> TASK ITEM:
After finding the line containing "റിപ്പോര്‍ട്ട് പുറത്ത് വന്നു." below, please output that line and each following one through the line containing "ഇളയ മക്കളെ കൊലപ്പെടുത്തിയ ശേഷമാണ് കെട്ടി", exactly as written.

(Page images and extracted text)
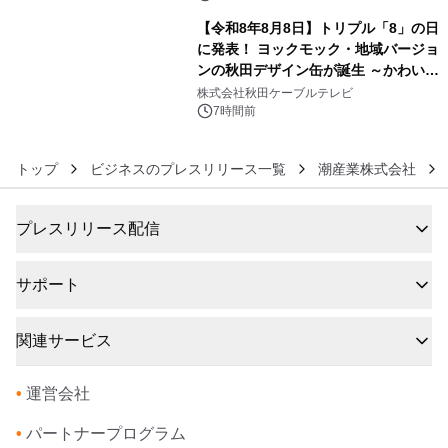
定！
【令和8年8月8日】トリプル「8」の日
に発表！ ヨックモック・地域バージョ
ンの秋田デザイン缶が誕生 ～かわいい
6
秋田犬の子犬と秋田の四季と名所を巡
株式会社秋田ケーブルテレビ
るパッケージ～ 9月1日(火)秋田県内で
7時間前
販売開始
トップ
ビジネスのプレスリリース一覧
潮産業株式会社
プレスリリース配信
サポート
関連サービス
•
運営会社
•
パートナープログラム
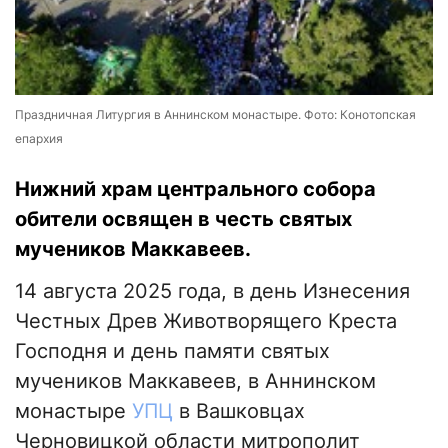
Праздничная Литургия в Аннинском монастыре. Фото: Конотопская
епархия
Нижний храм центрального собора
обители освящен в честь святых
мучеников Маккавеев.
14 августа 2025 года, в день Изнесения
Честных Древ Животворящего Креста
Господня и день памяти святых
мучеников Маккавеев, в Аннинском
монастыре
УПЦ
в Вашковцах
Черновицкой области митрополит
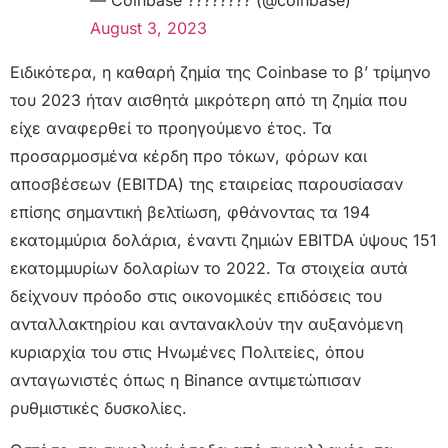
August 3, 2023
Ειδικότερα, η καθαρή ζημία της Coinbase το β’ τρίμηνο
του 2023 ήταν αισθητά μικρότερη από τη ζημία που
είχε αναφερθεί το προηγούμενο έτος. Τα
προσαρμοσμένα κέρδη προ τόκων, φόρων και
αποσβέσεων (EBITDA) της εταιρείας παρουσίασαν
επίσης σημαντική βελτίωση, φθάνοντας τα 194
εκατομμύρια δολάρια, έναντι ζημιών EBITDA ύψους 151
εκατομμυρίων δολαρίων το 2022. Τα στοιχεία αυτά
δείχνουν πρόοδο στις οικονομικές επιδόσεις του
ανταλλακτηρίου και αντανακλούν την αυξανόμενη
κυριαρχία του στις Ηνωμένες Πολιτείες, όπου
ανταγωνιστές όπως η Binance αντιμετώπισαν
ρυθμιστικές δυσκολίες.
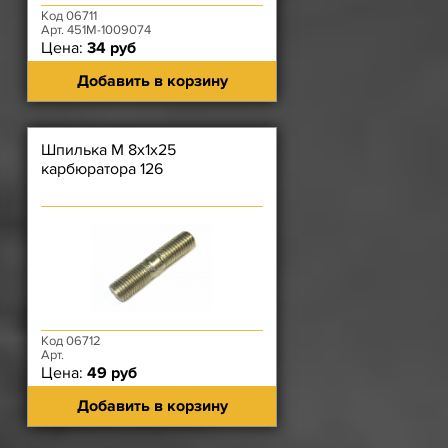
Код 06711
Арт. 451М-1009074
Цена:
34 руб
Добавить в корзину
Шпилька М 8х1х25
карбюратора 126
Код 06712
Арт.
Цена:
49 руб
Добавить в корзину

* * *

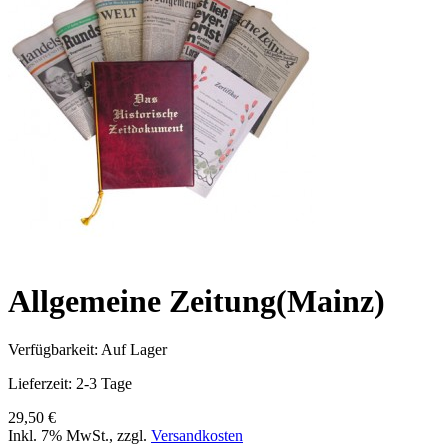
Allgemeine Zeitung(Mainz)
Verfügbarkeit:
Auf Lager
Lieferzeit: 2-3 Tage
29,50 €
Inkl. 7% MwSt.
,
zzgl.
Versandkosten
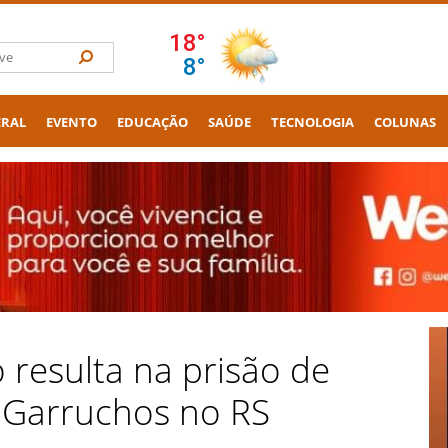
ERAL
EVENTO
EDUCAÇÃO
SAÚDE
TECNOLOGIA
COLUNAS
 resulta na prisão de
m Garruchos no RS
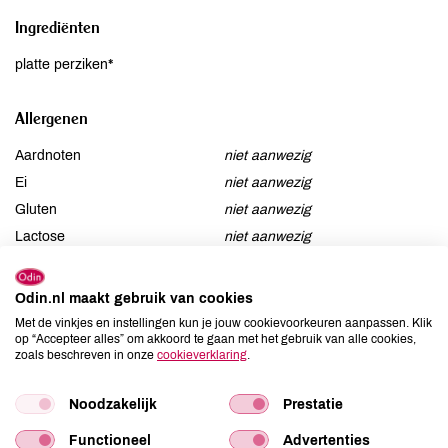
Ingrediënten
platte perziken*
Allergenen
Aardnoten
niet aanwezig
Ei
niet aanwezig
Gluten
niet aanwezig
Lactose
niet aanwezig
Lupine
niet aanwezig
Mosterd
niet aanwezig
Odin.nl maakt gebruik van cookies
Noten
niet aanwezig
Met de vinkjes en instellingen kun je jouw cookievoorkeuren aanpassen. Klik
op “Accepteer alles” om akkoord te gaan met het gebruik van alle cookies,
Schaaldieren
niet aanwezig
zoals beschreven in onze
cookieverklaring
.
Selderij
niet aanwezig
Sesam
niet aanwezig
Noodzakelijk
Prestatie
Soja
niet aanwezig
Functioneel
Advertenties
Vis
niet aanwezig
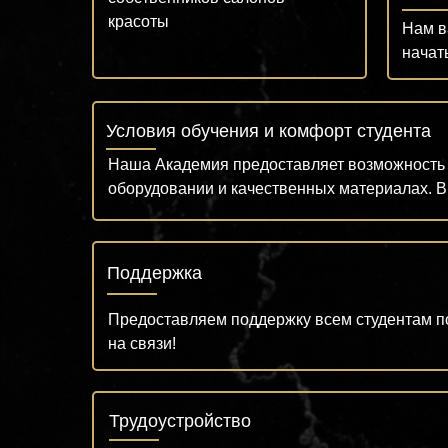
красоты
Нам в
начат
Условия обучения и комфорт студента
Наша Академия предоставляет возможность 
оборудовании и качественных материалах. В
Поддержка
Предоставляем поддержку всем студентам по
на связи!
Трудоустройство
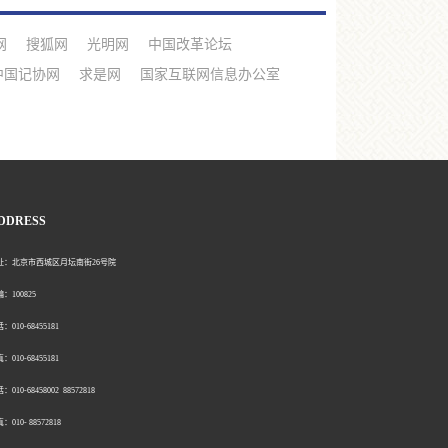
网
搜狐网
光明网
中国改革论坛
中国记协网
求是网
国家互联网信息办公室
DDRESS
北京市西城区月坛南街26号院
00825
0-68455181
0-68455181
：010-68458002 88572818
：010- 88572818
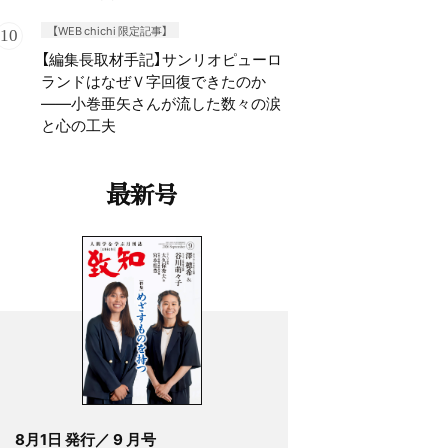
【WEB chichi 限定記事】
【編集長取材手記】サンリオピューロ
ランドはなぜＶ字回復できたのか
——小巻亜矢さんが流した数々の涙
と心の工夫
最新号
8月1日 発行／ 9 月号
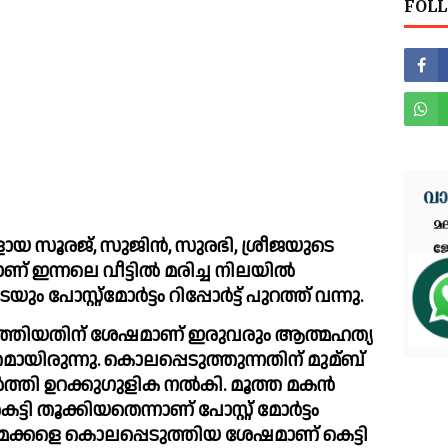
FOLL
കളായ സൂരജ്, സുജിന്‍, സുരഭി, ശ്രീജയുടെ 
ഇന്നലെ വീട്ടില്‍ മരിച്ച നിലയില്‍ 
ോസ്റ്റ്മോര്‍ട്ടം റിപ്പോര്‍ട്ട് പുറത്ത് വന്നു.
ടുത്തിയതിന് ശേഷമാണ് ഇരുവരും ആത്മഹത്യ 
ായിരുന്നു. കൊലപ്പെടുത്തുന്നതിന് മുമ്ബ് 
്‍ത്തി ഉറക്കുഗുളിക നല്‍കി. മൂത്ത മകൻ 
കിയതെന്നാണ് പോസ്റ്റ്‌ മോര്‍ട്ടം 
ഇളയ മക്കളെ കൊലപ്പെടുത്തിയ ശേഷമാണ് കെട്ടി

> RESULT OF THE TASK:
ോസ്റ്റ്മോര്‍ട്ടം റിപ്പോര്‍ട്ട് പുറത്ത് വന്നു.
ടുത്തിയതിന് ശേഷമാണ് ഇരുവരും ആത്മഹത്യ 
ായിരുന്നു. കൊലപ്പെടുത്തുന്നതിന് മുമ്ബ് 
്‍ത്തി ഉറക്കുഗുളിക നല്‍കി. മൂത്ത മകൻ 
കിയതെന്നാണ് പോസ്റ്റ്‌ മോര്‍ട്ടം 
ഇളയ മക്കളെ കൊലപ്പെടുത്തിയ ശേഷമാണ് കെട്ടി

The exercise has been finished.